= TASK DESCRIPTION =
Only the lines that include "pixels" should be copied from the data below.

= DATA =
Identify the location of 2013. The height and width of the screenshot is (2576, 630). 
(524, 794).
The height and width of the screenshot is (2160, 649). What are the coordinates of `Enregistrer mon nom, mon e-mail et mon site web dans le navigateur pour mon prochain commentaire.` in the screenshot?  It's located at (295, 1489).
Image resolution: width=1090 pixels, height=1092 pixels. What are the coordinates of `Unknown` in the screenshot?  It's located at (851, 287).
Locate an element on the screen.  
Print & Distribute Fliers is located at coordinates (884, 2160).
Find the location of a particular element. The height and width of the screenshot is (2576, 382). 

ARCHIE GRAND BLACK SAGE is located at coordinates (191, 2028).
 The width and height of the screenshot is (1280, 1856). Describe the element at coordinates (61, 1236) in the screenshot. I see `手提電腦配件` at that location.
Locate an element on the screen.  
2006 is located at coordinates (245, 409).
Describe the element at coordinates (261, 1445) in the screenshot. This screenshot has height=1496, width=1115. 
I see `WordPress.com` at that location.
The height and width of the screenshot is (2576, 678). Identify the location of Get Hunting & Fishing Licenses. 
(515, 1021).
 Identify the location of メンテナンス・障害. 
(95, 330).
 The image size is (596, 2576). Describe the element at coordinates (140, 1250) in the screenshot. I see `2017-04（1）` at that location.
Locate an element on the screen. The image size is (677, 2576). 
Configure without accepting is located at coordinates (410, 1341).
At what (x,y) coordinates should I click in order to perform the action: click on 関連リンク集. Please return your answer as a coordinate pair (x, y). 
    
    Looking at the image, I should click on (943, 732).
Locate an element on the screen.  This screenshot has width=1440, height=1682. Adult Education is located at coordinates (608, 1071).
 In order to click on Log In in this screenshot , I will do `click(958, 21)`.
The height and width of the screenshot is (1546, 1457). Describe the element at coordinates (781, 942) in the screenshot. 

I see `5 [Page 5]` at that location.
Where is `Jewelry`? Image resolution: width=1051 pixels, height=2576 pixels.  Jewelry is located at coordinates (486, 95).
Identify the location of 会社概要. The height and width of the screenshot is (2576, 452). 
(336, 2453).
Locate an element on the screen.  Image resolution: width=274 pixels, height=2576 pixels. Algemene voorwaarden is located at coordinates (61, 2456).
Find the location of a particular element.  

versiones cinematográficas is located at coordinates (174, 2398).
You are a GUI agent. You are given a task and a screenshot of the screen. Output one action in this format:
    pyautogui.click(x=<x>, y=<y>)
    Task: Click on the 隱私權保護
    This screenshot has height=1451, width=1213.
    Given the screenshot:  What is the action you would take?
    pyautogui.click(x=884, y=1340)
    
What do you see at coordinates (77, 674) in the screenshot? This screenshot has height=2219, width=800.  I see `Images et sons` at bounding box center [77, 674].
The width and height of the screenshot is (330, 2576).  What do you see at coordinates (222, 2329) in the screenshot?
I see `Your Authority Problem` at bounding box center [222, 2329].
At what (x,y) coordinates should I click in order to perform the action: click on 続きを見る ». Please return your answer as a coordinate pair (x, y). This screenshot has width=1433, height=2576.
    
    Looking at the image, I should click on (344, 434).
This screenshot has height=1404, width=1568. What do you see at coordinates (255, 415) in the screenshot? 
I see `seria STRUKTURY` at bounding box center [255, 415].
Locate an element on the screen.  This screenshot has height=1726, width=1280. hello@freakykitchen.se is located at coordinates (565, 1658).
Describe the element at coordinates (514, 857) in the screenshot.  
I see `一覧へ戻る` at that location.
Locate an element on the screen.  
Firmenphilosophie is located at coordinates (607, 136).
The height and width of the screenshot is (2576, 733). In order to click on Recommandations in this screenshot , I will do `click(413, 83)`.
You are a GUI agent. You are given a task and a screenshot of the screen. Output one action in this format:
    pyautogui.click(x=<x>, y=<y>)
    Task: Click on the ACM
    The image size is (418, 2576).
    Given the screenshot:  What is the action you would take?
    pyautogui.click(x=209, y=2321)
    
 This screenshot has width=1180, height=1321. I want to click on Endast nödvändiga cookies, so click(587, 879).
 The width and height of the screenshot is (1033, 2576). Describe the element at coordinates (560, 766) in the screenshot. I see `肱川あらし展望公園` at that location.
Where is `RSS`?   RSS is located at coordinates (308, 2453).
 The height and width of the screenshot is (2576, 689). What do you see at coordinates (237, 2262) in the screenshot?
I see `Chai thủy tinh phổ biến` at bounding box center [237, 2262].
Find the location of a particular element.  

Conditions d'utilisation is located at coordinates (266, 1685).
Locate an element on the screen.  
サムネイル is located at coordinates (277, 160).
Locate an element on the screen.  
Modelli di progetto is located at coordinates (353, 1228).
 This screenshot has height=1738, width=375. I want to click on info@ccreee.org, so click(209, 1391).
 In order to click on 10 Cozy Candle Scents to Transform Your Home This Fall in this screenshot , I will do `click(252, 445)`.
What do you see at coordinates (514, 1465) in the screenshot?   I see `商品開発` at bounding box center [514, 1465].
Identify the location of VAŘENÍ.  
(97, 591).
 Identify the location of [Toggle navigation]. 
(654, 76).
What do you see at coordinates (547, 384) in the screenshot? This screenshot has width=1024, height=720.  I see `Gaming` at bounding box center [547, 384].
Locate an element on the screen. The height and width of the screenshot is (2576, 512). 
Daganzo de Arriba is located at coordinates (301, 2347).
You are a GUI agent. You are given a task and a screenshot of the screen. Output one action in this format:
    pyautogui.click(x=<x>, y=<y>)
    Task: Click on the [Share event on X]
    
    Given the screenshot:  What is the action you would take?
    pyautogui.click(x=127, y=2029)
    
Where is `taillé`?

= SOLUTION TO THIS PROBLEM =
Image resolution: width=1090 pixels, height=1092 pixels. What are the coordinates of `Unknown` in the screenshot?  It's located at (851, 287).
Where is `Jewelry`? Image resolution: width=1051 pixels, height=2576 pixels.  Jewelry is located at coordinates (486, 95).
Locate an element on the screen.  Image resolution: width=274 pixels, height=2576 pixels. Algemene voorwaarden is located at coordinates (61, 2456).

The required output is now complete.